Quotable quotes, from David Tennant

David Tennant, British actor and lover of the 1980's version of the very popular British sci-fi show Doctor Who, was asked to play the twenty-first century version of the main character in 2005. His reaction, as told by Russell T. Davies, the head writer, was -- "He laughed, and then he swore, and the third thing he did was say, 'I want a very long coat!'"

[Okay, so I started with one quote, and then it just progressed.....]

Billie Piper (co-star): Chris [Eccleston, previous Doctor] would go away in between breaks and save his energy for the performance -- whereas, with David, we'll kind of chat, we'll have a laugh, but then, as soon as he needs to focus, he'll find his own way of doing that. David dances with it more. He's a bit more like a -- I don't know -- a baby deer. He's my little Bambi!"

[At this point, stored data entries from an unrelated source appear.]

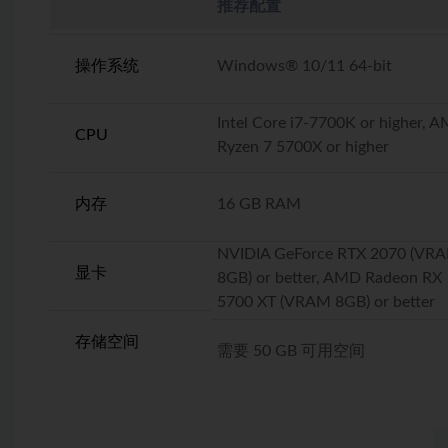
推荐配置
操作系统
Windows® 10/11 64-bit
Intel Core i7-7700K or higher, 
CPU
Ryzen 7 5700X or higher
内存
16 GB RAM
NVIDIA GeForce RTX 2070 (VR
显卡
8GB) or better, AMD Radeon RX
5700 XT (VRAM 8GB) or better
存储空间
需要 50 GB 可用空间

"You have to have a certain amount of faith in the CGI boys not to stitch you up. You could do all this terrified acting, and this pink, fluffy thing appears."

"It's lovely to be recognised and appreciated for a show that you're proud of and people love, but I don't like the scrutiny on those close to me. Not that anyone close to me complains about it, but it's difficult not to feel that you're inflicting it on people who didn't ask for it. People can say what they like about me, but I don't like it when they feel that they can comment on my loved ones, just because of their association with me. I find that pretty disgusting."

The wonderfully gay and always up for a "larf" John Barrowman on discovering a secret about his character on Doctor Who:
"David and I were on set, filming Utopia, and we had the script to the final episode, but I hadn't read it, because I don't like to read scripts until we go into the read through. David kept coming to my trailer in the lunch break and saying, 'Have you read it?' I'd keep saying, 'No.' He'd ask the same the next day. He said, 'There's something so amazing in it. You're going to wet yourself when you see what's coming.' I thought, right, I'm going to put the boy out of his misery. I read it the following day. Halfway through my lunch break, I ran to David's trailer, banged on his door. 'OH! MY! GOD!!!' And David screamed back, 'ISN'T IT AMAZING!!!!' We just jumped around like idiots. And then I rang Russell and said, 'Were you high?' What a great idea!" [there you go reader, an incentive to watch the show!]

[Yup, that's them kissing, off set. DT's not gay, but he is British].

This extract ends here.